In 1983, the Islington Agreement was signed between the Province of Ontario and the Islington Band. The agreement established opportunities for the Islington Band in relation to forestry and resource development on the Traditional Land Use Area. The Agreement came as a result of the fluctuating water levels on the English River caused by Manitoba Hydro. A Memorandum of Understanding (MOU) was signed in 1991, introducing the concept of co-management of the Islington Traditional Land Use Area between the Province and the Band, but Ontario have not implemented their responsibilities under the MOU.

In 1990, after having a third of their children put in foster homes in the era of and in the aftermath of Sixties Scoop policies, Wabaseemoong Band Council passed a resolution banning the Children's Aid Society from entering the band's reserve to remove any more children.

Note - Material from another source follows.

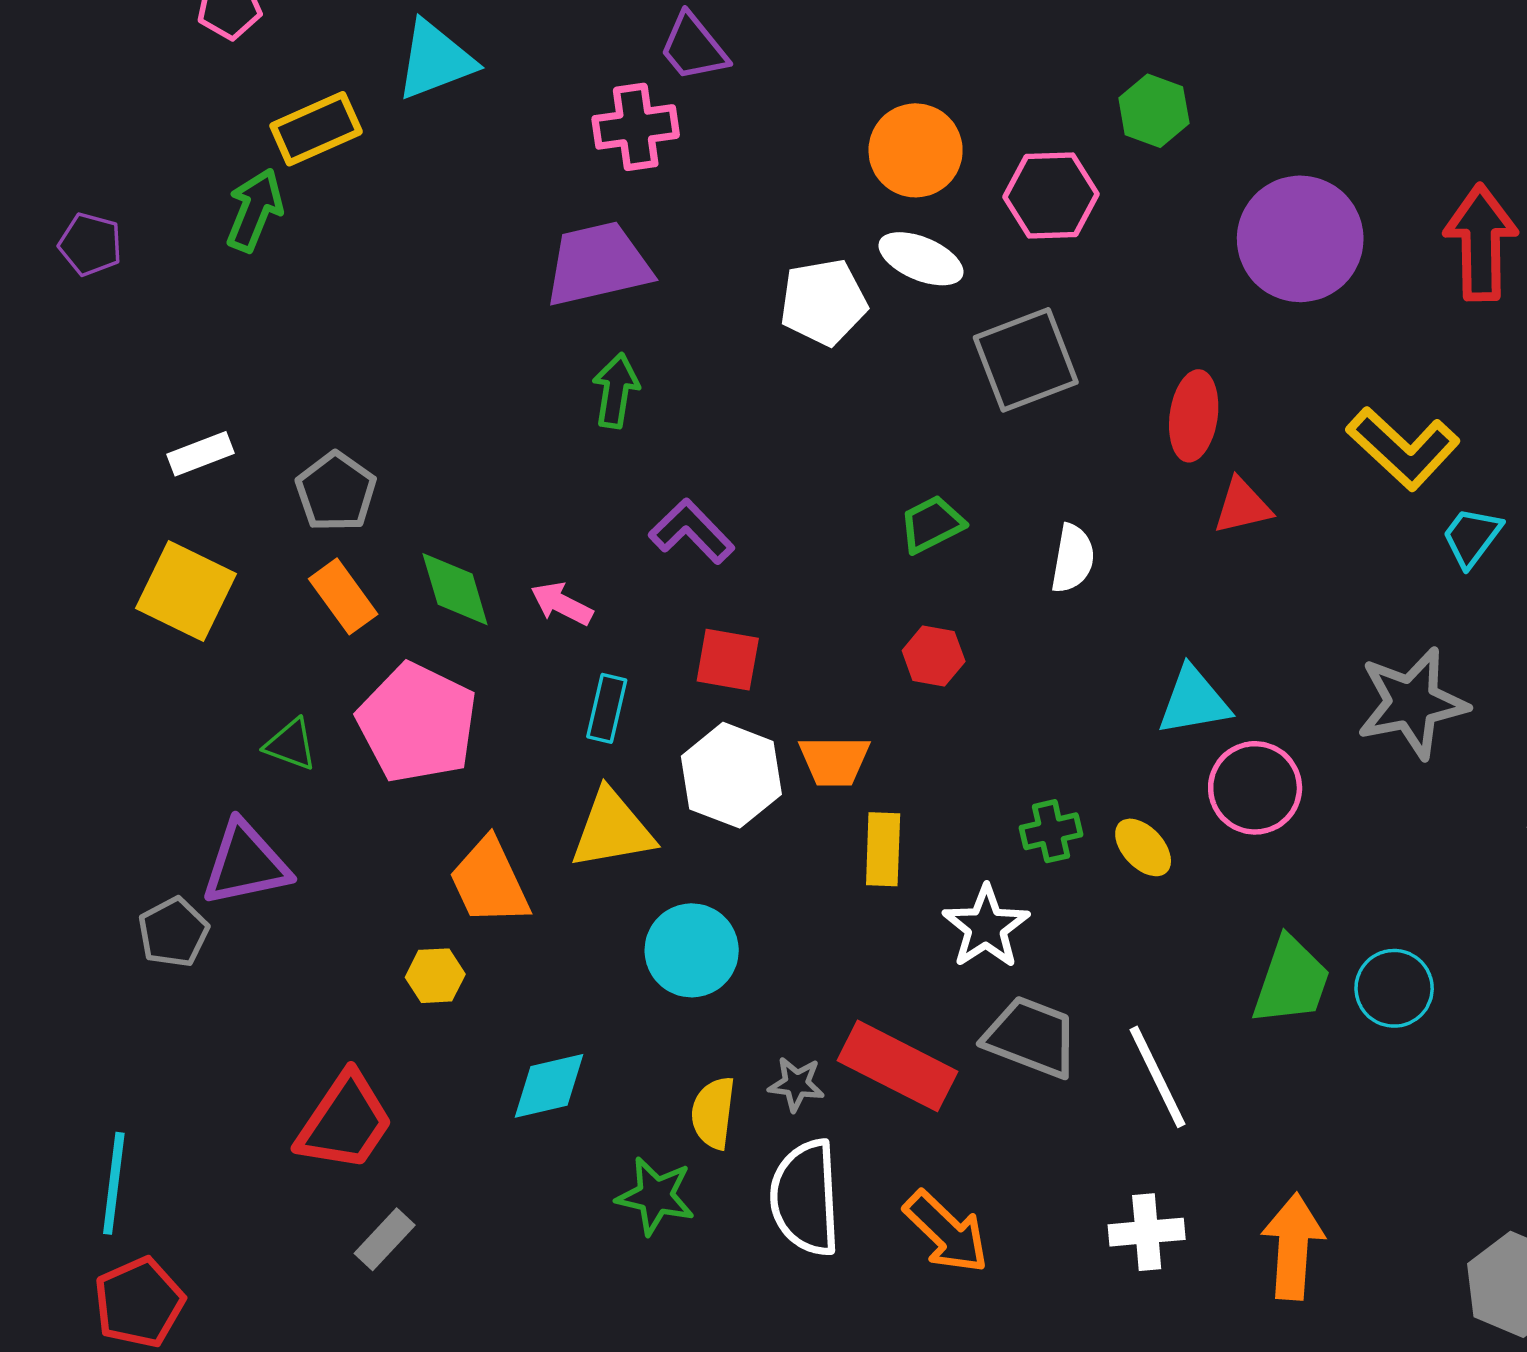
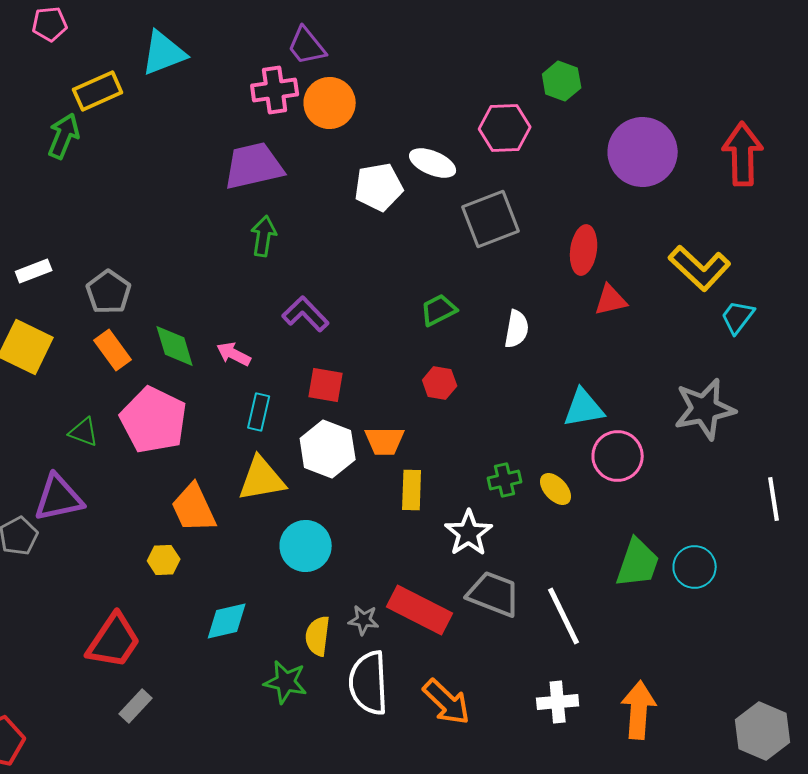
orange circle: (916, 150) -> (330, 103), moved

Islington Band changed their name to the Wabaseemoong Band of Saulteaux on November 13, 1991. Band again changed their name to Wabaseemoong Independent Nations on March 20, 1992, to better reflect their composition. The largest of the communities is "Wabaseemoong" or Waabasimong, which means "Whitedog" in the Anishinaabe language, so the First Nation is also commonly known as Whitedog First Nation.

==Governance==
The First Nation have an Act Electoral System of government, consisting of a Chief and four Councillors forming their council. Chief Waylon Scott, and Councillors began serving their two-year term on April 15, 2019. The Councillors are Glen Kent, Rocky Bunting, and Roanna Jourdain.

The First Nation is a member of the Bimose Tribal Council, a regional Chiefs Council, which in turn is a member of the Grand Council of Treaty 3, a Tribal Political Organization serving many of the First Nations in northwest Ontario and southeast Manitoba.

== Reserve ==
The First Nation were forced to live on 4 reservations:
- 8480 ha Wabaseemoong Indian Reserve (formerly the Islington Indian Reserve 29) located 48 km northwest of Kenora and which serves as their main Indian reserve
- 1117.3 ha One Man Lake 29 Indian Reserve located 65 km northwest of Kenora
- 2237 ha Swan Lake 29 Indian Reserve located 36 km northwest of Kenora
- 379 ha Agency Indian Reserve 30 on the Aulneau Peninsula in the Lake of the Woods in Ontario, which is shared with 12 other First Nations.